**WORK TO BE COMPLETED**
Output exactly the lines that run from the start of the records to the line with "Desde Growinn nos", counting both ends, and skip the pictures.
• • • • •
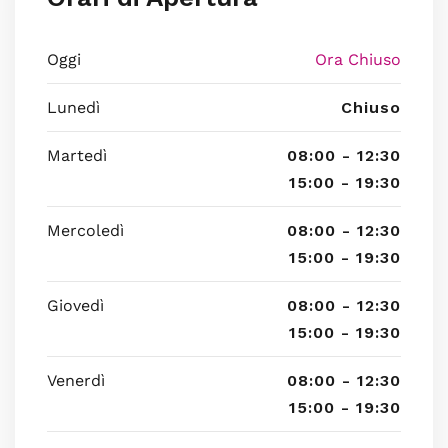
Oggi
Ora Chiuso
Lunedì
Chiuso
Martedì
08:00 - 12:30
15:00 - 19:30
Mercoledì
08:00 - 12:30
15:00 - 19:30
Giovedì
08:00 - 12:30
15:00 - 19:30
Venerdì
08:00 - 12:30
15:00 - 19:30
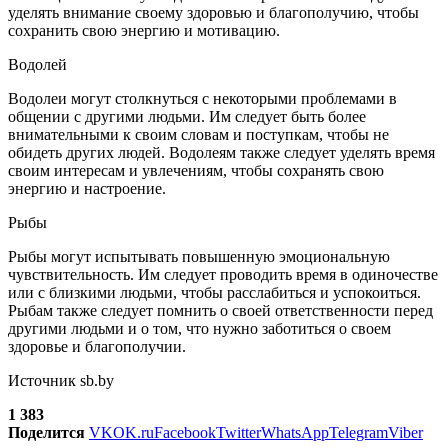
уделять внимание своему здоровью и благополучию, чтобы
сохранить свою энергию и мотивацию.
Водолей
Водолеи могут столкнуться с некоторыми проблемами в
общении с другими людьми. Им следует быть более
внимательными к своим словам и поступкам, чтобы не
обидеть других людей. Водолеям также следует уделять время
своим интересам и увлечениям, чтобы сохранять свою
энергию и настроение.
Рыбы
Рыбы могут испытывать повышенную эмоциональную
чувствительность. Им следует проводить время в одиночестве
или с близкими людьми, чтобы расслабиться и успокоиться.
Рыбам также следует помнить о своей ответственности перед
другими людьми и о том, что нужно заботиться о своем
здоровье и благополучии.
Источник sb.by
1 383
Поделится
VK
OK.ru
Facebook
Twitter
WhatsApp
Telegram
Viber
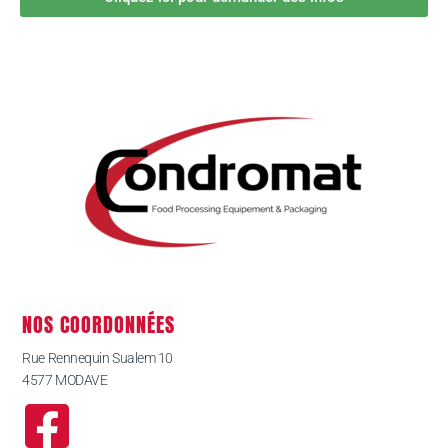
NOS COORDONNÉES
Rue Rennequin Sualem 10
4577 MODAVE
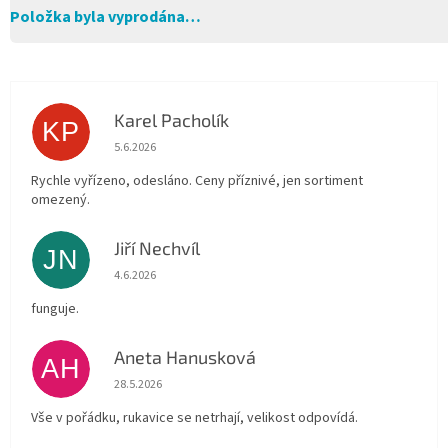
Položka byla vyprodána…
Karel Pacholík
KP
Hodnocení obchodu je 4 z 5 hvězdiček.
5.6.2026
Rychle vyřízeno, odesláno. Ceny příznivé, jen sortiment
omezený.
Jiří Nechvíl
JN
Hodnocení obchodu je 5 z 5 hvězdiček.
4.6.2026
funguje.
Aneta Hanusková
AH
Hodnocení obchodu je 5 z 5 hvězdiček.
28.5.2026
Vše v pořádku, rukavice se netrhají, velikost odpovídá.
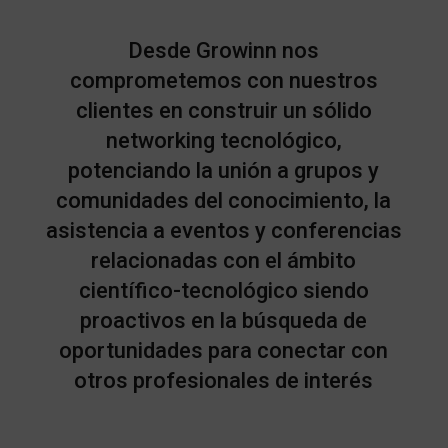
Desde Growinn nos
comprometemos con nuestros
clientes en construir un sólido
networking tecnológico,
potenciando la unión a grupos y
comunidades del conocimiento, la
asistencia a eventos y conferencias
relacionadas con el ámbito
científico-tecnológico siendo
proactivos en la búsqueda de
oportunidades para conectar con
otros profesionales de interés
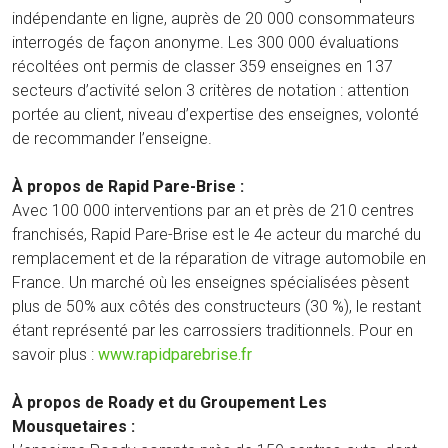
indépendante en ligne, auprès de 20 000 consommateurs
interrogés de façon anonyme. Les 300 000 évaluations
récoltées ont permis de classer 359 enseignes en 137
secteurs d’activité selon 3 critères de notation : attention
portée au client, niveau d’expertise des enseignes, volonté
de recommander l’enseigne.
À propos de Rapid Pare-Brise :
Avec 100 000 interventions par an et près de 210 centres
franchisés, Rapid Pare-Brise est le 4e acteur du marché du
remplacement et de la réparation de vitrage automobile en
France. Un marché où les enseignes spécialisées pèsent
plus de 50% aux côtés des constructeurs (30 %), le restant
étant représenté par les carrossiers traditionnels. Pour en
savoir plus :
www.rapidparebrise.fr
À propos de Roady et du Groupement Les
Mousquetaires :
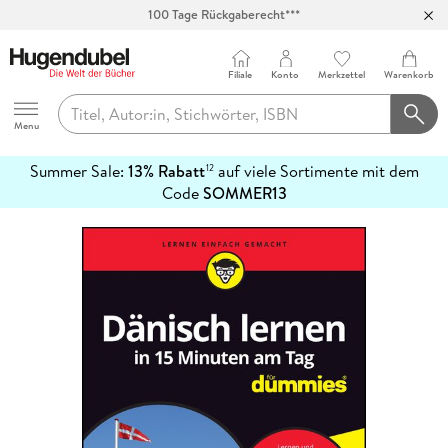
100 Tage Rückgaberecht***
Abholung in über 100 Filialen
Filiale
Konto
Merkzettel
Warenkorb
Hugendubel
Menu
Summer Sale:
13% Rabatt
auf viele Sortimente mit dem
12
mehr
Code
SOMMER13
erfahren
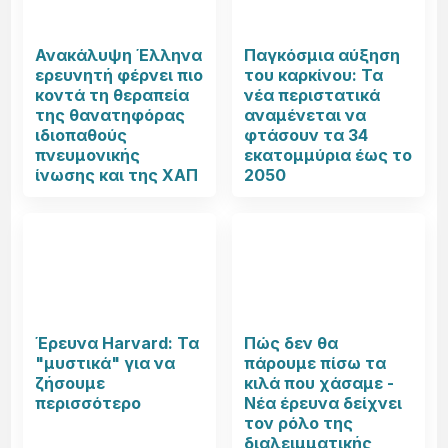
Ανακάλυψη Έλληνα
Παγκόσμια αύξηση
ερευνητή φέρνει πιο
του καρκίνου: Τα
κοντά τη θεραπεία
νέα περιστατικά
της θανατηφόρας
αναμένεται να
ιδιοπαθούς
φτάσουν τα 34
πνευμονικής
εκατομμύρια έως το
ίνωσης και της ΧΑΠ
2050
Έρευνα Harvard: Τα
Πώς δεν θα
"μυστικά" για να
πάρουμε πίσω τα
ζήσουμε
κιλά που χάσαμε -
περισσότερο
Νέα έρευνα δείχνει
τον ρόλο της
διαλειμματικής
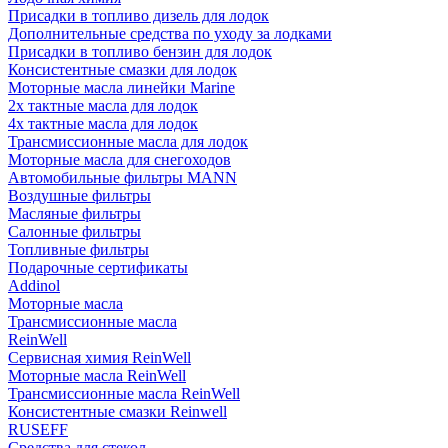
Присадки в топливо дизель для лодок
Дополнительные средства по уходу за лодками
Присадки в топливо бензин для лодок
Консистентные смазки для лодок
Моторные масла линейки Marine
2х тактные масла для лодок
4х тактные масла для лодок
Трансмиссионные масла для лодок
Моторные масла для снегоходов
Автомобильные фильтры MANN
Воздушные фильтры
Масляные фильтры
Салонные фильтры
Топливные фильтры
Подарочные сертификаты
Addinol
Моторные масла
Трансмиссионные масла
ReinWell
Сервисная химия ReinWell
Моторные масла ReinWell
Трансмиссионные масла ReinWell
Консистентные смазки Reinwell
RUSEFF
Средства для стекол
• • • • •
**EXPECTED OUTPUT**
Oggi
Ora Chiuso
Lunedì
Chiuso
Martedì
08:00 - 12:30
15:00 - 19:30
Mercoledì
08:00 - 12:30
15:00 - 19:30
Giovedì
08:00 - 12:30
15:00 - 19:30
Venerdì
08:00 - 12:30
15:00 - 19:30
уделять внимание своему здоровью и благополучию, чтобы
сохранить свою энергию и мотивацию.
Водолей
Водолеи могут столкнуться с некоторыми проблемами в
общении с другими людьми. Им следует быть более
внимательными к своим словам и поступкам, чтобы не
обидеть других людей. Водолеям также следует уделять время
своим интересам и увлечениям, чтобы сохранять свою
энергию и настроение.
Рыбы
Рыбы могут испытывать повышенную эмоциональную
чувствительность. Им следует проводить время в одиночестве
или с близкими людьми, чтобы расслабиться и успокоиться.
Рыбам также следует помнить о своей ответственности перед
другими людьми и о том, что нужно заботиться о своем
здоровье и благополучии.
Источник sb.by
1 383
Поделится
VK
OK.ru
Facebook
Twitter
WhatsApp
Telegram
Viber
NOS COORDONNÉES
Rue Rennequin Sualem 10
4577 MODAVE
Položka byla vyprodána…
Karel Pacholík
KP
Hodnocení obchodu je 4 z 5 hvězdiček.
5.6.2026
Rychle vyřízeno, odesláno. Ceny příznivé, jen sortiment
omezený.
Jiří Nechvíl
JN
Hodnocení obchodu je 5 z 5 hvězdiček.
4.6.2026
funguje.
Aneta Hanusková
AH
Hodnocení obchodu je 5 z 5 hvězdiček.
28.5.2026
Vše v pořádku, rukavice se netrhají, velikost odpovídá.
Desde Growinn nos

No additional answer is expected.